▶ **ACTION ITEM**
Reproduce, with no edits, the line that contains "poruke na WhatsAppu" and all the lines that follow it, ending with the last line of the records.

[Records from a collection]
══════════════════════════════
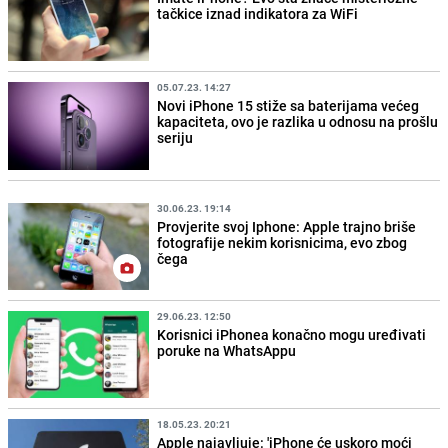
tačkice iznad indikatora za WiFi
05.07.23. 14:27
Novi iPhone 15 stiže sa baterijama većeg
kapaciteta, ovo je razlika u odnosu na prošlu
seriju
30.06.23. 19:14
Provjerite svoj Iphone: Apple trajno briše
fotografije nekim korisnicima, evo zbog
čega
29.06.23. 12:50
Korisnici iPhonea konačno mogu uređivati
poruke na WhatsAppu
18.05.23. 20:21
Apple najavljuje: 'iPhone će uskoro moći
══════════════════════════════
▶ **ANSWER TO THIS EXERCISE**
poruke na WhatsAppu
18.05.23. 20:21
Apple najavljuje: 'iPhone će uskoro moći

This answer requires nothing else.